Brian Dunning is the author responsible for a series of weekly podcasts debunking and analysing a variety of dubious, pseudo-scientific, un-scientific and downright loony ideas, claims and myths common or persistent in the pop (and not so pop) culture. Skeptoid 2 is essentially a written version of those podcasts, a collection of fifty pieces of which many can be also read or listened to at his website.
This is both the weakness and the strength of the book: a strength, because it gives many short texts on a wide variety of subjects, and virtually everybody will be able to find something of interest there. Most people will also find something genuinely educational and enlightening.
From The Detoxification Myth to How to Argue with a Creationist to Super Sized Fast Food Phobia to conspiracy theories surrounding the collapse of the WTC, the variety of subjects means that reader’s reactions will vary from shocked if not outraged disbelief to well, “I knew it all along to surely, nobody could possibly believe in THAT”.
But being a collection is also a major weakness of Skeptoid 2, as the items included appear to be pretty random. Apart from reinforcing the not very original idea that seemingly sane and respectable people are capable of believing the most astonishing bunkum, and that it’s a Good Thing to question most of the science and health related news even in the mainstream media, Skeptoid 2 doesn’t offer a consistent, clearly guided argument.

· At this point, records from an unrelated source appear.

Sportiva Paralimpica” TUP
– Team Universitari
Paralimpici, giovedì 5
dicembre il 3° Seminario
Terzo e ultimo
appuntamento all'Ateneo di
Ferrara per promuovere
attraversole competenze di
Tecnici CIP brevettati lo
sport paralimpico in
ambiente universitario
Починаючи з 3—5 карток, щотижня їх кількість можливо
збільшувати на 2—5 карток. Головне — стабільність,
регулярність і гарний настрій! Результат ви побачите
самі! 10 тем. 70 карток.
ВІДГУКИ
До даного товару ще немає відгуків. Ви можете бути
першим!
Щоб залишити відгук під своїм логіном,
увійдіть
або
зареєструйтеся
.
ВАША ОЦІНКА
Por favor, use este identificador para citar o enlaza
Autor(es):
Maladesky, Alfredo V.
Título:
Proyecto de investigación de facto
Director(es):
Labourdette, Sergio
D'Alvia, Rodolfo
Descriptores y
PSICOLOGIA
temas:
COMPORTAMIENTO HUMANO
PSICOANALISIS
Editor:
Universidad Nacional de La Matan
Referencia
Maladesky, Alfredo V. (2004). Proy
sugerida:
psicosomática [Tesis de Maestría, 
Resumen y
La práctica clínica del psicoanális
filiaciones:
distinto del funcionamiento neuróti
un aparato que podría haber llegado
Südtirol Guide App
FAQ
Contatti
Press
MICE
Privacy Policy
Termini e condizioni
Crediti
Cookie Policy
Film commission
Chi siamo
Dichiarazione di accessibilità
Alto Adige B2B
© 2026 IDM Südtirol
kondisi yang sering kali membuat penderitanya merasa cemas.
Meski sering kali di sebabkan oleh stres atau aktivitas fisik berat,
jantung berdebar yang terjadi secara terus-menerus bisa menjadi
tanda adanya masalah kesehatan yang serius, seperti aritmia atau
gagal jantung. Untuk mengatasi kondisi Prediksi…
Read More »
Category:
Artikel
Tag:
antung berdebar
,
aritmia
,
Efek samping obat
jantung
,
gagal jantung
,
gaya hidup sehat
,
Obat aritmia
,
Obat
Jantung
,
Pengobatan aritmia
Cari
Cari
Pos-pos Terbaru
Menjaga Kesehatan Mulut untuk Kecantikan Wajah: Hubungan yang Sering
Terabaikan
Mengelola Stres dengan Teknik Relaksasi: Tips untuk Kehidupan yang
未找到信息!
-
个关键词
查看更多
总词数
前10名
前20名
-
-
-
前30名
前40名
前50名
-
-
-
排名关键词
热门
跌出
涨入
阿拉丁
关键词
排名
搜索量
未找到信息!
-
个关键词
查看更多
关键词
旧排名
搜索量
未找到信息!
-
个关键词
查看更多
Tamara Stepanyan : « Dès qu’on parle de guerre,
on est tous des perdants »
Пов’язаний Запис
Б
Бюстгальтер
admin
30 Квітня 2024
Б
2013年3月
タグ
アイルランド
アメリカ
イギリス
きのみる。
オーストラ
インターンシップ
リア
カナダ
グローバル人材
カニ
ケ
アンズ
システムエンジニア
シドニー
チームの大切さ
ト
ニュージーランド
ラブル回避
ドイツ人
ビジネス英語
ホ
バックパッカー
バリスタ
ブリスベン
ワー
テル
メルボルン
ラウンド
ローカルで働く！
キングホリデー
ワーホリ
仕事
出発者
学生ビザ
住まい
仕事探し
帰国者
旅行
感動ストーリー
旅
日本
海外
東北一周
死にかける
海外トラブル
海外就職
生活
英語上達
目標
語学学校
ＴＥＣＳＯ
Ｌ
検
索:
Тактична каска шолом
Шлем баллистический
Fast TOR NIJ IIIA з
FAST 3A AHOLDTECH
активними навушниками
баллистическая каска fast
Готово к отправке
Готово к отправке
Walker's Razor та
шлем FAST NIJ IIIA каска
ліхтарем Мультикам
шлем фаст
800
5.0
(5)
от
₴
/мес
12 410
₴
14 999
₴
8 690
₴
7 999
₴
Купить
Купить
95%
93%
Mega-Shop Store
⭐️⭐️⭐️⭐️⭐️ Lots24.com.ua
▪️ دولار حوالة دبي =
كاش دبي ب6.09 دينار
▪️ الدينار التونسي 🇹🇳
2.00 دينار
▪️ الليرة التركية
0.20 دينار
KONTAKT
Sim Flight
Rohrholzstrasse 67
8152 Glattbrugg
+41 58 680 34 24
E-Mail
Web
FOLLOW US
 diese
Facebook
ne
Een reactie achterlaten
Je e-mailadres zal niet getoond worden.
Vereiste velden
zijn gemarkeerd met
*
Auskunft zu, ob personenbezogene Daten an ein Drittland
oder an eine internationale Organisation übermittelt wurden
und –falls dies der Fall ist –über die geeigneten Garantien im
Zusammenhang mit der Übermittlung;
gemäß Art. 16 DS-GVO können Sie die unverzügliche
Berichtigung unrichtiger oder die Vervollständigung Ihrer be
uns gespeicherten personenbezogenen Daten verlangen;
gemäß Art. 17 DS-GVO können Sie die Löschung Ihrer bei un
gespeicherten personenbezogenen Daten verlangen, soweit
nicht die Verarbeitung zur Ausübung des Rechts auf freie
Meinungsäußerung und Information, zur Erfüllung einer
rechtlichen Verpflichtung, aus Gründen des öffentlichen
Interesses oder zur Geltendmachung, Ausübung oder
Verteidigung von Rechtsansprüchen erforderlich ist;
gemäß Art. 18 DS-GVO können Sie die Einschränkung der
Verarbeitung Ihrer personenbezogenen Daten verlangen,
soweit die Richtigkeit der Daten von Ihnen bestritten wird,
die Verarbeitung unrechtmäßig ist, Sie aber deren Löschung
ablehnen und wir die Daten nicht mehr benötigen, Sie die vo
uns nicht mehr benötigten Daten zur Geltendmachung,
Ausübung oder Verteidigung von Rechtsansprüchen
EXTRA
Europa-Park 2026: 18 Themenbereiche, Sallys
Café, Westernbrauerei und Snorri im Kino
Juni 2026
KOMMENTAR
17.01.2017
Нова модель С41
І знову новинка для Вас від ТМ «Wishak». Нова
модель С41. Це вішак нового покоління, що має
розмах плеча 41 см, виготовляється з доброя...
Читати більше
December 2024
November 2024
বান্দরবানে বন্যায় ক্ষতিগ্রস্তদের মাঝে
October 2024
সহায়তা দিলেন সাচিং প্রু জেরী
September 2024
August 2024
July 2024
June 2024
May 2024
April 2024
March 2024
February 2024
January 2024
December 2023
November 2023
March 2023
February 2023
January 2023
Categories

I don’t think it intended to, though, and as it exposes individual cases, Skeptoid 2 also provides examples of critical thinking as applied by Dunning to checking and debunking outrageous claims. It’s a decent educational tool in itself, and Dunning conversational tone is accessible and friendly.
Dunning is neither preachy nor excessively arrogant (although a degree of arrogance is, admittedly, something of a defining species trait for debunkers and sceptics) and his pieces are usually very well researched and often surprisingly balanced.
He does, though, seem to place an excessive trust in official, United-States-government produced information. He takes the integrity of institutions like FDA and others very much at the face value despite known problems with many of their procedures, often quotes the US government sources as the final authority which doesn’t need to be questioned at all, and doesn’t seem to ever question them, at least in this book. To quote from another excellent debunker, “just because big pharma is evil, doesn’t mean homeopathy works”. Which we can probably all agree on. But what Dunning seems to forget is the other side of the equation “just because homeopathy is a con, doesn’t mean that big pharma isn’t evil”.
He never contemplates the possibility of corruption by vested interest agendas, and, like many US sceptics, has a faintly noticeable libertarian bias.
Recommended to those interested in bad science, conspiracy theories, urban myths and misrepresentation of science in the media.